Si, bien sûr. Nous travaillons sous pression, avec un degré d’angoisse parfois très élevé pour nous et nos équipes. Avant la fin du tournage d’Un simple accident, des policiers nous ont localisés et sommés de remettre les rushs. Mais nous les avions soigneusement cachés. Ils ont alors menacé d’arrêter l’ensemble de l’équipe et nous avons tout mis en pause alors qu’il restait deux jours de tournage. Nous avons repris un mois plus tard, en équipe encore plus réduite, et avons filmé ce qui manquait en un jour pour limiter les risques. S’adapter, c’est la clé.
Je ne suis pas un militant mais un passionné : le cinéma est tout simplement ma vie !
Le réalisateur iranien Jafar Panahi
Mais pourquoi risquer sa vie pour le cinéma ?
Je ne peux pas répondre à cette question par des slogans : «Pour défendre la liberté», «Pour contrer l’obscurantisme»… Je ne suis pas un militant mais un passionné : le cinéma est tout simplement ma vie et je ne sais rien faire d’autre ! Et, en l’occurrence, j’aime le cinéma social, qui ne peut souffrir aucune censure. Mais mon idéal n’est pas politique, il est humaniste. Mon cinéma essaie de refléter la réalité de nos quotidiens, à la manière de Vittorio De Sica quand il réalisait Le Voleur de bicyclette.
Considérez-vous l’art comme un sacerdoce ?
Pas du tout, c’est une source de plaisir. Ce qui me rend le plus heureux. Je ne sacrifie rien au cinéma. C’est lui qui me donne la force de continuer à vivre.
Et comment s’est-il imposé à vous ?
J’étais très jeune. Je vivais dans un quartier défavorisé de Téhéran et le cinéma était mon unique échappatoire.

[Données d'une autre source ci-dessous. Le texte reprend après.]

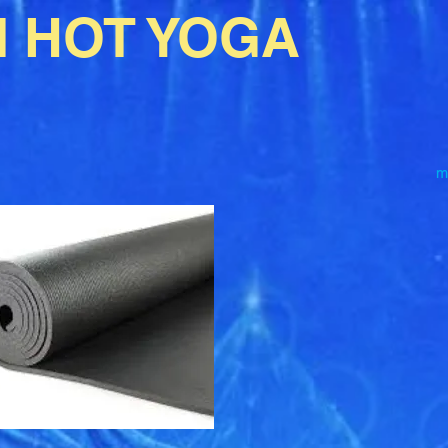
I HOT YOGA
m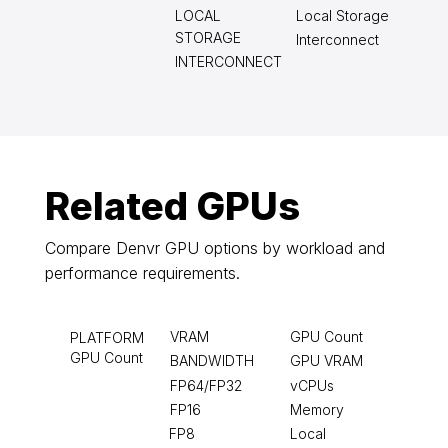
LOCAL
Local Storage
STORAGE
Interconnect
INTERCONNECT
Related GPUs
Compare Denvr GPU options by workload and
performance requirements.
VRAM
GPU Count
PLATFORM
GPU Count
BANDWIDTH
GPU VRAM
FP64/FP32
vCPUs
FP16
Memory
FP8
Local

Je séchais l’école pour aller dépenser les quelques pièces durement gagnées. Avant la révolution islamique de 1979, il y avait aussi des centres culturels pour les jeunes qui proposaient des livres, des activités créatives et artistiques… Alors que j’avais 9-10 ans, une équipe de tournage qui y travaillait m’a demandé si je voulais participer. Ils cherchaient un gamin potelé, comme moi, pour jouer une scène face à un enfant très maigre. J’ai immédiatement été fasciné par la caméra, je me suis tout de suite demandé comment on percevait le monde de l’autre côté. Alors, dès que j’ai commencé à gagner un peu d’argent, en travaillant pendant les vacances, je me suis acheté un appareil photo. Le début de tout… Quand il a fallu choisir des études à l’université, le cinéma s’est imposé. Mais je ne suis pas né cinéaste. Ce sont les circonstances qui m’ont poussé dans cette voie : la classe sociale à laquelle j’appartenais, ce centre que je fréquentais, l’envie de découvrir le monde sous un autre prisme…

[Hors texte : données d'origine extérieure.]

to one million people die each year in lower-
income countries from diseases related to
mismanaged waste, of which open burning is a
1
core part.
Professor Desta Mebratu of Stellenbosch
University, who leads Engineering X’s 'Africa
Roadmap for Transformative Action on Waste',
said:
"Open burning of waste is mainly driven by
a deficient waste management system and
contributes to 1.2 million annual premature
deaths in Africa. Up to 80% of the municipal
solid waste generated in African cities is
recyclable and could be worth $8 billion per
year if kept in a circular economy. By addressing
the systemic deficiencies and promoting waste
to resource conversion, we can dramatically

Être artiste en Iran, c’est accepter qu’il peut y avoir un prix à payer
Le réalisateur iranien Jafar Panahi
Vous avez remporté la Palme d’or en mai. Pensez-vous qu’elle puisse vous garantir une forme de protection contre le régime ?

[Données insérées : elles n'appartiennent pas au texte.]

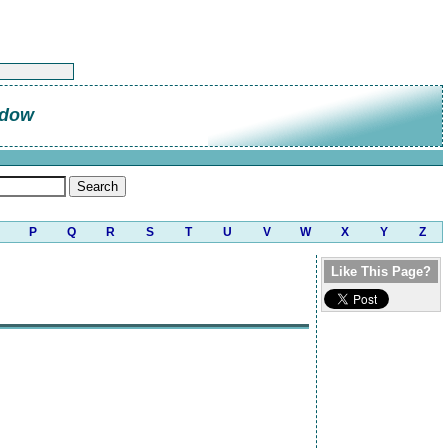
ndow
P
Q
R
S
T
U
V
W
X
Y
Z
Like This Page?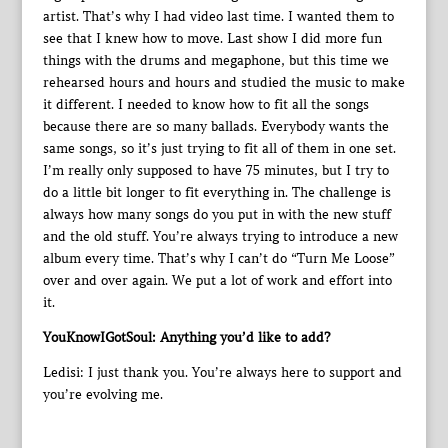
artist. That’s why I had video last time. I wanted them to
see that I knew how to move. Last show I did more fun
things with the drums and megaphone, but this time we
rehearsed hours and hours and studied the music to make
it different. I needed to know how to fit all the songs
because there are so many ballads. Everybody wants the
same songs, so it’s just trying to fit all of them in one set.
I’m really only supposed to have 75 minutes, but I try to
do a little bit longer to fit everything in. The challenge is
always how many songs do you put in with the new stuff
and the old stuff. You’re always trying to introduce a new
album every time. That’s why I can’t do “Turn Me Loose”
over and over again. We put a lot of work and effort into
it.
YouKnowIGotSoul: Anything you’d like to add?
Ledisi: I just thank you. You’re always here to support and
you’re evolving me.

Dès mon arrivée à Cannes, j’ai déclaré que je repartirais dans mon pays, quelle que soit la réception du film. Après la projection, les gens me trouvaient inconscient de vouloir rentrer. Mais ne pas assumer les conséquences aurait été trahir mon équipe, mes convictions et mes codétenus à qui je dédie ce film. Être artiste en Iran, c’est accepter qu’il peut y avoir un prix à payer, et en allant à Cannes, j’ai mis mon sort entre les mains du régime. Mais depuis la Palme, jusqu’à présent, ni moi ni mes acteurs n’avons été inquiétés. Le Festival de Cannes a une résonance internationale, bien au-delà des seules frontières du cinéma et, à notre retour en Iran, nous avons été acclamés. Le régime n’a alors eu qu’une idée en tête : minimiser l’événement et faire en sorte que ni nous ni notre film ne restons au cœur des conversations.
Vous avez tourné votre premier film en 1995. Que retenez-vous du chemin parcouru ?
J’ai mûri et gagné en confiance. Mon regard est plus perspicace : je crois mieux cerner la réalité de mon pays, de ma condition d’artiste. J’ai aussi changé d’approche dans mon travail. À l’université, mes profs voyaient déjà un cinéaste en moi. Alors quand j’ai filmé Le Ballon blanc, j’ai surtout cherché à être digne de cette conviction. J’ai réalisé ce film pour eux. Aujourd’hui, je fais des films pour moi. Avant de satisfaire les autres, il faut être satisfait soi-même. Croire en soi est le meilleur moyen pour que les autres croient en votre cinéma.
«Un simple accident», de Jafar Panahi. Sortie le 1er octobre.